Toronto After Dark Review: Night of the Living Deb

According to Toronto After Dark, Saturday night is ZOMBIE Night! They kicked off the evening with USA film: Night of the Living Deb, a different twist on the Zom/Rom/Com genre.

So what happens when you finally approach that cute guy at the bar, discover he’s in the process of breaking up (being broken up with by) his fiancee, and then wake up in what you assume is his bed?

Of course it must be the end of the world – zombie apocalypse style.

Deb is the quirky girl that most people don’t quite understand. She talks in movie quotes, and pulls information together when given the thinnest of hints. She is played by Maria Thayer (Forgetting Sarah Marshall). The love interest Ryan Waverly is played by Michael Cassidy (Tyler, Men at Work). He is the clean living black sheep of his industrialist family. There is also the (ex) fiancee, Stacy, played by Syd Wilder, who has a life plan set out, even if Ryan’s not sure. Ryan’s older and typically teasing  brother is played by Chris Marquette, who is also a producer on the project. Then there is Ryan’s father, Ray Wise as Frank Waverly, who owns the area’s water plant and likes to bake. He also spends part of his time in a blue silk dressing gown.

To round out the cast is Ruby,played by Julie Brister, Deb’s friend who runs a Christmas store and doesn’t let the fact it’s the Fourth of July deter her from wearing Christmas sweaters.

So yes there are some very interesting costume design decisions in this film.



The writing has some fun twists on tropes, such as the fact that it is Ryan’s looks who are most often commented on. Deb is fully versed on movie zombies, which leads to some interesting missteps. There is a great use of Chekhok’s gun principle, properly modified for zombies. And I’ve never seen a zombie hunt inside of a Christmas store before!

There’s government conspiracies, family dynamics, a satellite feed that goes viral, and of course every fourth of July needs fireworks.

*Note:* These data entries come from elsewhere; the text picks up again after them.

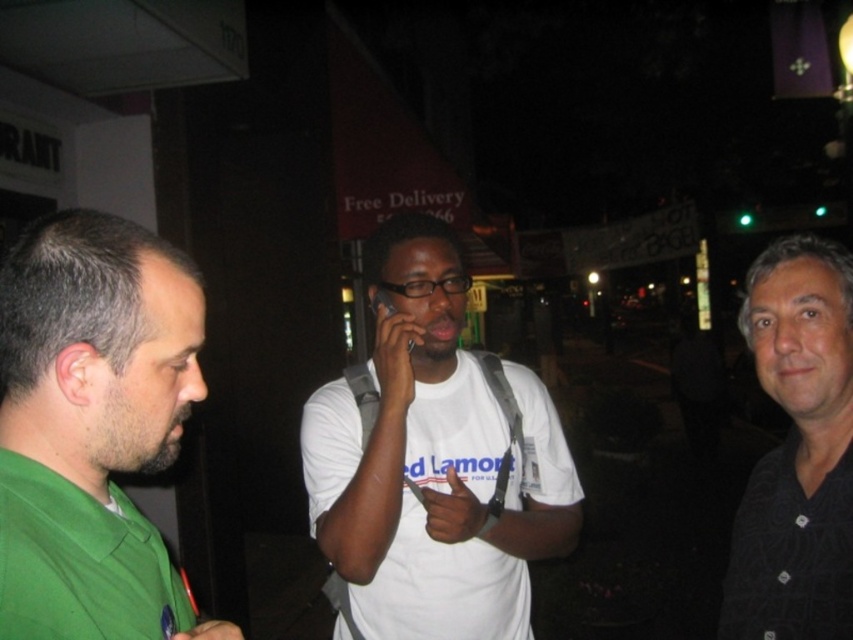 Is green matte shirt at left bigger than black plastic phone at center?

Yes.

Can you confirm if green matte shirt at left is smaller than black plastic phone at center?

Actually, green matte shirt at left might be larger than black plastic phone at center.

Locate an element on the screen. The height and width of the screenshot is (640, 853). green matte shirt at left is located at coordinates (97, 348).

Is white matte t-shirt at center positioned in front of green matte shirt at left?

No, white matte t-shirt at center is behind green matte shirt at left.

Is white matte t-shirt at center below green matte shirt at left?

Indeed, white matte t-shirt at center is positioned under green matte shirt at left.

Between point (503, 593) and point (146, 317), which one is positioned behind?

The point (503, 593) is behind.

What are the coordinates of `white matte t-shirt at center` in the screenshot? It's located at (434, 461).

Is white matte t-shirt at center bigger than black matte shirt at right?

Indeed, white matte t-shirt at center has a larger size compared to black matte shirt at right.

Consider the image. Can you confirm if white matte t-shirt at center is positioned below black matte shirt at right?

Actually, white matte t-shirt at center is above black matte shirt at right.

This screenshot has height=640, width=853. Identify the location of white matte t-shirt at center. (434, 461). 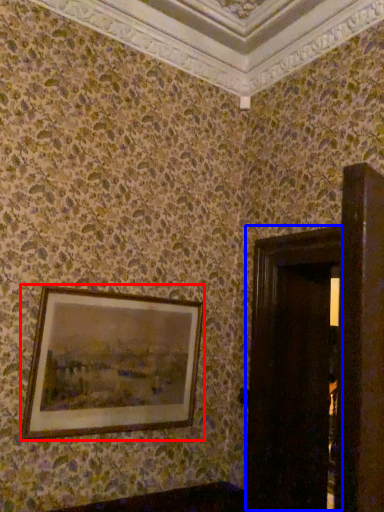 Question: Which of the following is the closest to the observer, picture frame (highlighted by a red box) or door (highlighted by a blue box)?

Choices:
 (A) picture frame
 (B) door

Answer: (B) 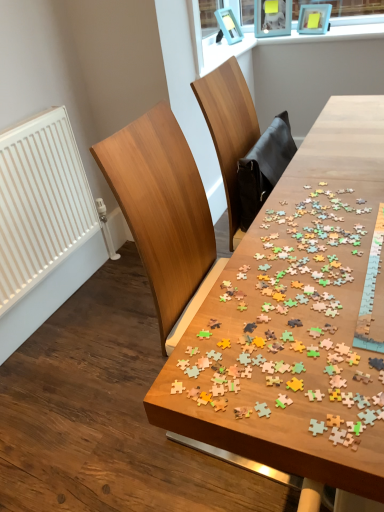 Locate an element on the screen. This screenshot has height=512, width=384. empty space that is ontop of wooden puzzle pieces at center is located at coordinates (337, 193). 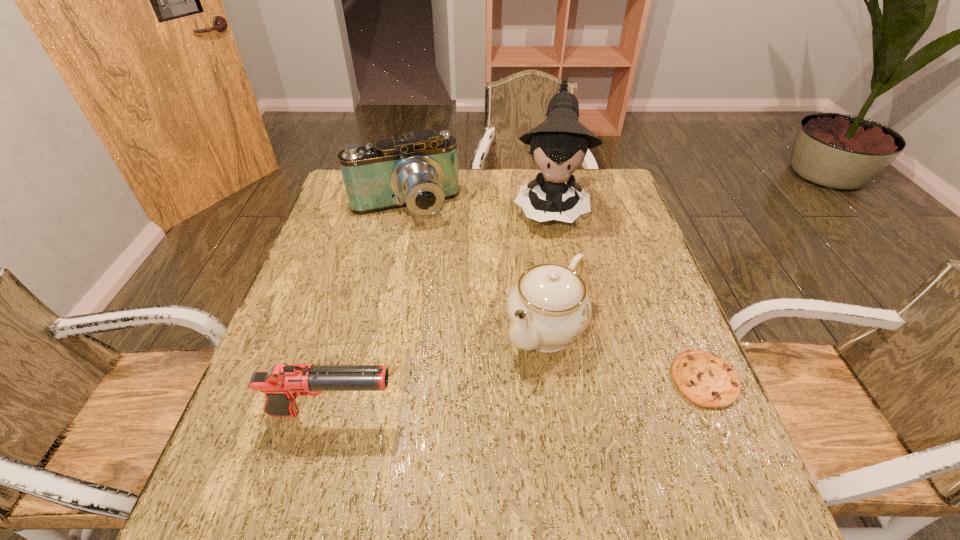 At what (x,y) coordinates should I click in order to perform the action: click on vacant space on the desktop that is between the fourth tallest object and the shortest object and is positioned at the face of the doll. Please return your answer as a coordinate pair (x, y). The height and width of the screenshot is (540, 960). Looking at the image, I should click on (542, 394).

This screenshot has height=540, width=960. I want to click on vacant space on the desktop that is between the second shortest object and the cookie and is positioned at the spout of the chinaware, so 484,399.

Locate an element on the screen. The width and height of the screenshot is (960, 540). free spot on the desktop that is between the second shortest object and the shortest object and is positioned on the front-facing side of the camcorder is located at coordinates (470, 401). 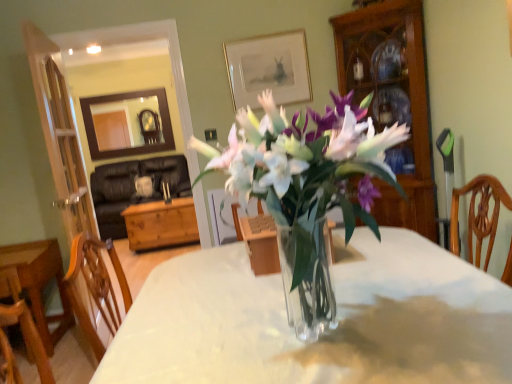 I want to click on vacant space behind clear glass vase at center, so click(x=331, y=272). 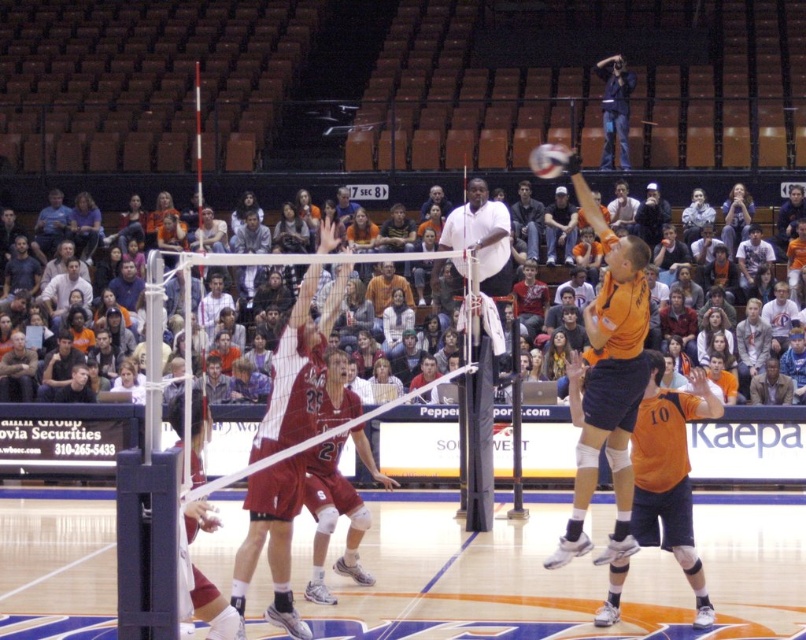 Question: Which point is farther from the camera taking this photo?

Choices:
 (A) (796, 624)
 (B) (538, 161)
 (C) (244, 184)

Answer: (C)

Question: Is orange uniformed player at center smaller than orange casual clothing at upper center?

Choices:
 (A) no
 (B) yes

Answer: (B)

Question: Is orange casual clothing at upper center further to camera compared to white matte volleyball at center?

Choices:
 (A) no
 (B) yes

Answer: (B)

Question: Which point appears farthest from the camera in this image?

Choices:
 (A) (85, 586)
 (B) (512, 176)

Answer: (B)

Question: Is orange uniformed player at center positioned before orange casual clothing at upper center?

Choices:
 (A) no
 (B) yes

Answer: (B)

Question: Which is nearer to the orange casual clothing at upper center?

Choices:
 (A) orange uniformed player at center
 (B) white matte volleyball at center

Answer: (B) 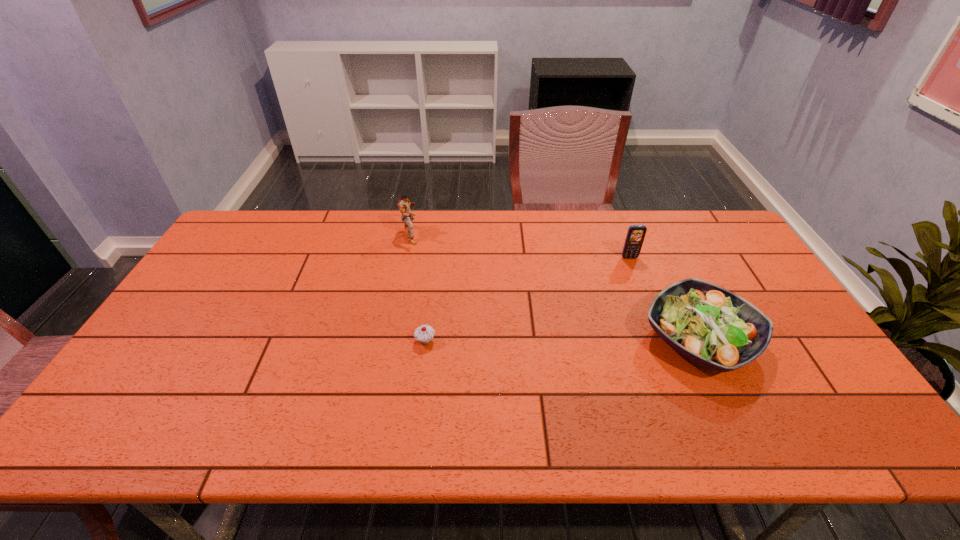 Identify the location of free location located 0.060m on the front of the shortest object. This screenshot has width=960, height=540. (422, 368).

At what (x,y) coordinates should I click in order to perform the action: click on object located in the far edge section of the desktop. Please return your answer as a coordinate pair (x, y). The image size is (960, 540). Looking at the image, I should click on (404, 204).

Where is `object that is positioned at the right edge`? object that is positioned at the right edge is located at coordinates (708, 324).

Where is `vacant space at the far edge`? Image resolution: width=960 pixels, height=540 pixels. vacant space at the far edge is located at coordinates (532, 235).

The image size is (960, 540). Find the location of `vacant area at the near edge`. vacant area at the near edge is located at coordinates (594, 424).

Locate an element on the screen. Image resolution: width=960 pixels, height=540 pixels. vacant region at the left edge of the desktop is located at coordinates (122, 392).

You are a GUI agent. You are given a task and a screenshot of the screen. Output one action in this format:
    pyautogui.click(x=<x>, y=<y>)
    Task: Click on the blank area at the far left corner
    This screenshot has height=540, width=960.
    Given the screenshot: What is the action you would take?
    pyautogui.click(x=259, y=219)

This screenshot has height=540, width=960. Find the location of `free space at the near right corner of the desktop`. free space at the near right corner of the desktop is located at coordinates (849, 438).

Find the location of a particular element. vacant area that lies between the third tallest object and the third object from right to left is located at coordinates (563, 341).

Find the location of a particular element. The height and width of the screenshot is (540, 960). vacant space that's between the cupcake and the third tallest object is located at coordinates (563, 341). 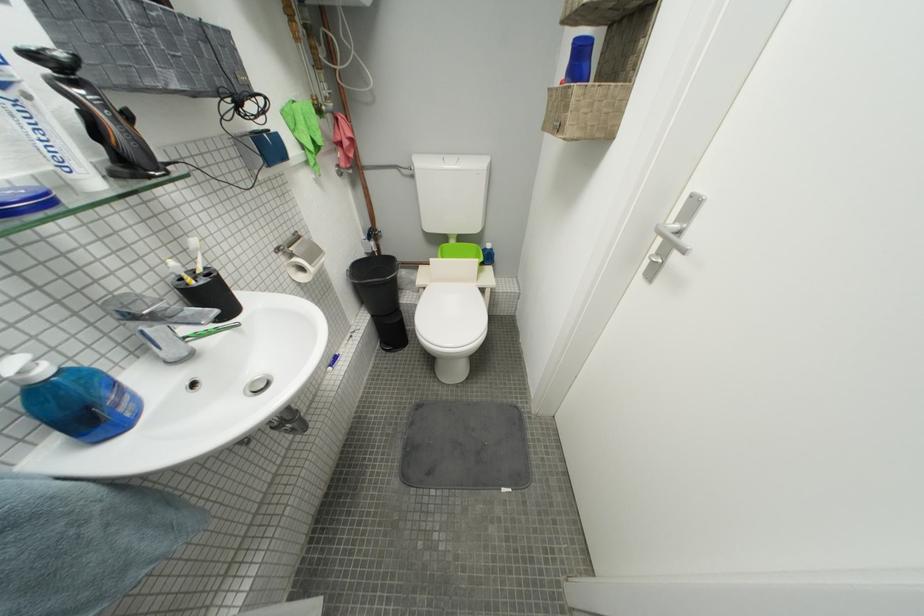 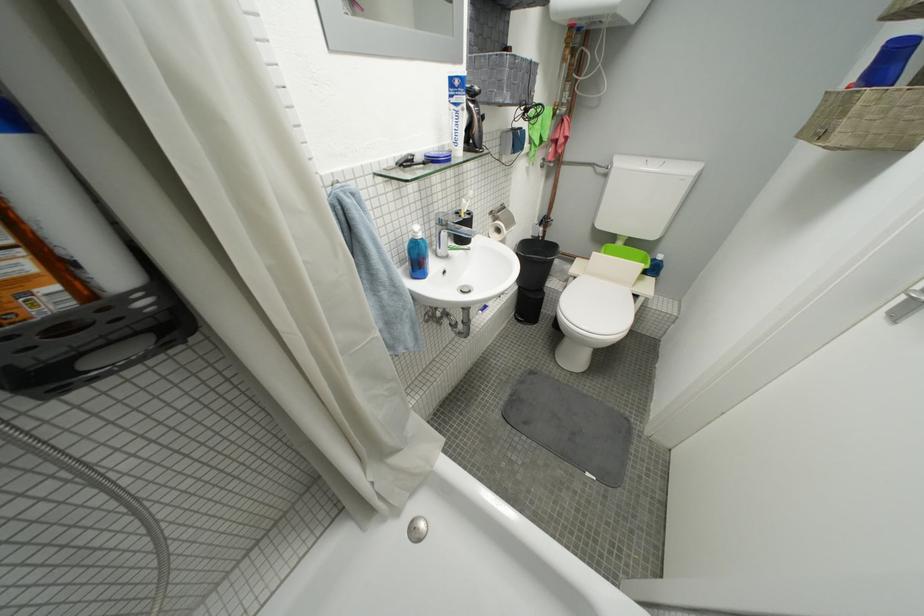 Find the pixel in the second image that matches point 653,276 in the first image.

(900, 315) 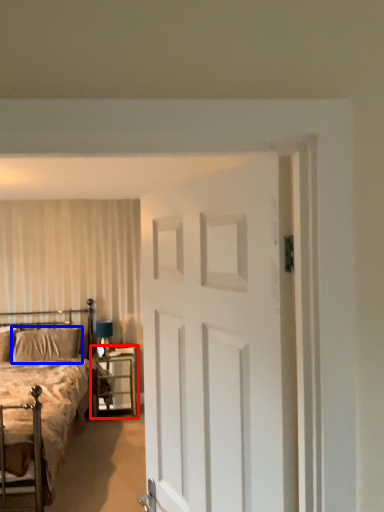 Question: Which object is further to the camera taking this photo, nightstand (highlighted by a red box) or pillow (highlighted by a blue box)?

Choices:
 (A) nightstand
 (B) pillow

Answer: (B) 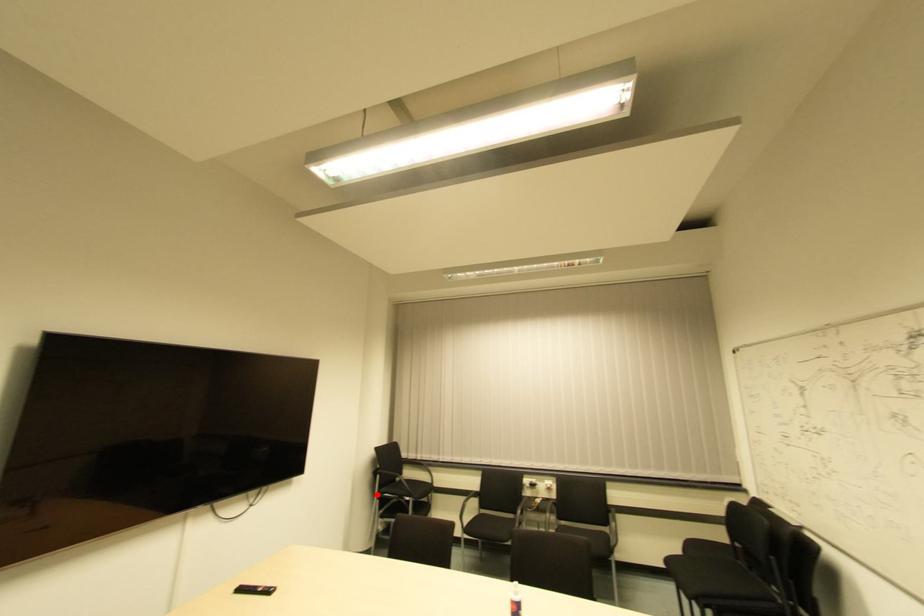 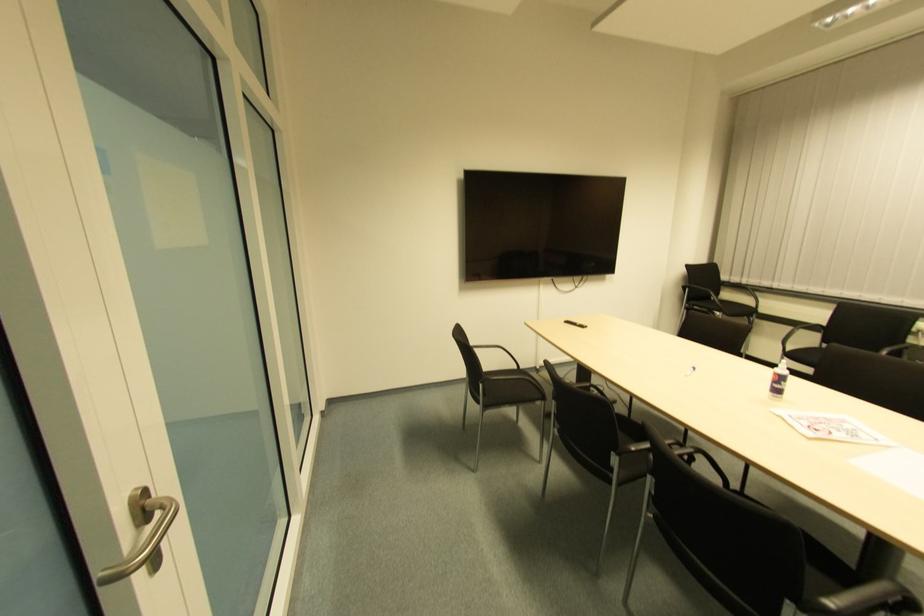 In the second image, find the point that corresponds to the highlighted location in the first image.

(685, 306) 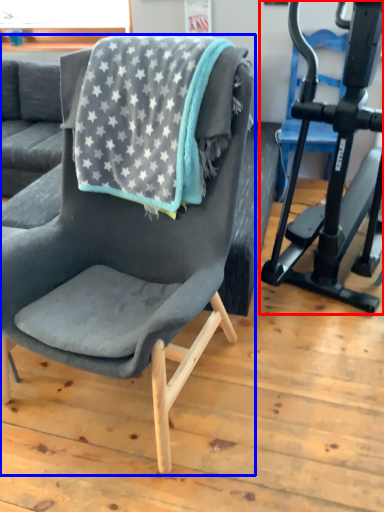 Question: Which of the following is the farthest to the observer, stationary bicycle (highlighted by a red box) or chair (highlighted by a blue box)?

Choices:
 (A) stationary bicycle
 (B) chair

Answer: (A) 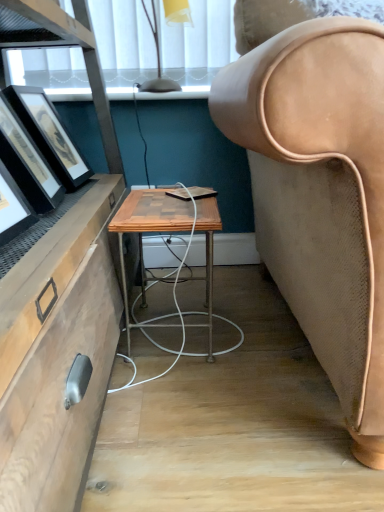 Question: Does wooden/matte desk at center have a lesser height compared to translucent yellow glass lampshade at upper center?

Choices:
 (A) no
 (B) yes

Answer: (A)

Question: Is wooden/matte desk at center looking in the opposite direction of translucent yellow glass lampshade at upper center?

Choices:
 (A) no
 (B) yes

Answer: (A)

Question: Is wooden/matte desk at center further to camera compared to translucent yellow glass lampshade at upper center?

Choices:
 (A) no
 (B) yes

Answer: (A)

Question: Is wooden/matte desk at center with translucent yellow glass lampshade at upper center?

Choices:
 (A) no
 (B) yes

Answer: (A)

Question: Can you confirm if wooden/matte desk at center is positioned to the left of translucent yellow glass lampshade at upper center?

Choices:
 (A) no
 (B) yes

Answer: (A)

Question: In the image, is wooden/matte desk at center positioned in front of or behind matte black picture frame at left?

Choices:
 (A) behind
 (B) front

Answer: (B)

Question: From their relative heights in the image, would you say wooden/matte desk at center is taller or shorter than matte black picture frame at left?

Choices:
 (A) tall
 (B) short

Answer: (A)

Question: From the image's perspective, is wooden/matte desk at center positioned above or below matte black picture frame at left?

Choices:
 (A) below
 (B) above

Answer: (A)

Question: Choose the correct answer: Is wooden/matte desk at center inside matte black picture frame at left or outside it?

Choices:
 (A) inside
 (B) outside

Answer: (B)

Question: From a real-world perspective, is matte black picture frame at left positioned above or below translucent yellow glass lampshade at upper center?

Choices:
 (A) below
 (B) above

Answer: (A)

Question: Looking at the image, does matte black picture frame at left seem bigger or smaller compared to translucent yellow glass lampshade at upper center?

Choices:
 (A) big
 (B) small

Answer: (A)

Question: In the image, is matte black picture frame at left on the left side or the right side of translucent yellow glass lampshade at upper center?

Choices:
 (A) left
 (B) right

Answer: (A)

Question: In terms of height, does matte black picture frame at left look taller or shorter compared to translucent yellow glass lampshade at upper center?

Choices:
 (A) short
 (B) tall

Answer: (B)

Question: Would you say wooden/matte desk at center is to the left or to the right of translucent yellow glass lampshade at upper center in the picture?

Choices:
 (A) left
 (B) right

Answer: (B)

Question: From their relative heights in the image, would you say wooden/matte desk at center is taller or shorter than translucent yellow glass lampshade at upper center?

Choices:
 (A) short
 (B) tall

Answer: (B) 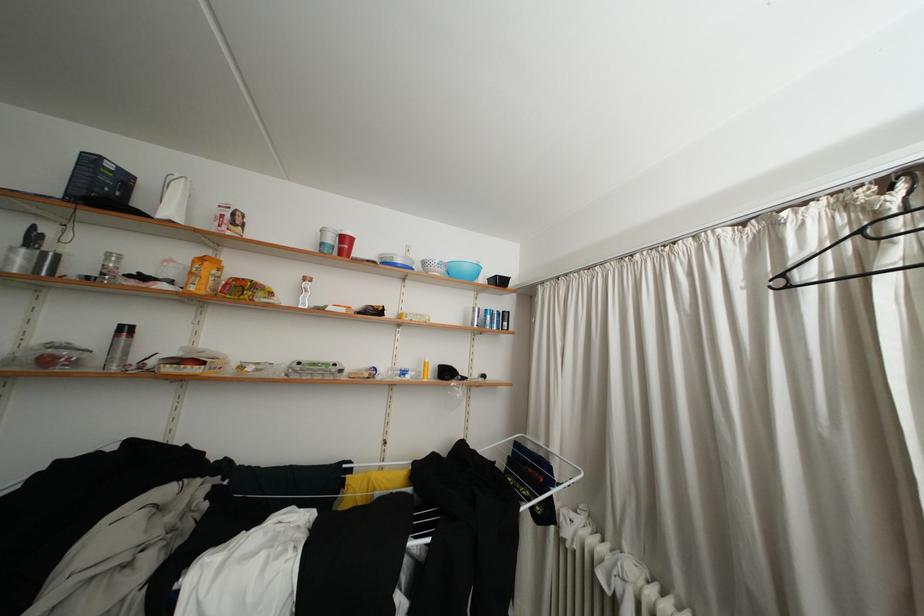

This film was made possible by and partially funded by a Kickstarter campaign for $99,000 with perks including becoming a zombie extra. Director Kyle Rankin (Infestation) sets the film in Portland, Maine for a few reasons. One, it was his home town and he wanted to capture that. Secondly, it turned the 19 day shoot into a kind of summer camp, and thirdly – it was much less expensive! When asked how he got Ray Wise to sign onto the project, he revealed that he’s worked with Ray many times. The first time was when Kyle was in his mid twenties and he wrote to his favourite actor on Twin Peaks, and Ray decided to join Kyle’s project, for free. So Ray now feels like film family.

This is a fun film, which has more giggly moments than jump scares. If you’re looking for tension and gore, this may not be your zombie movie. It you prefer your zombies more “Shaun of the Dead” style – definitely check this out.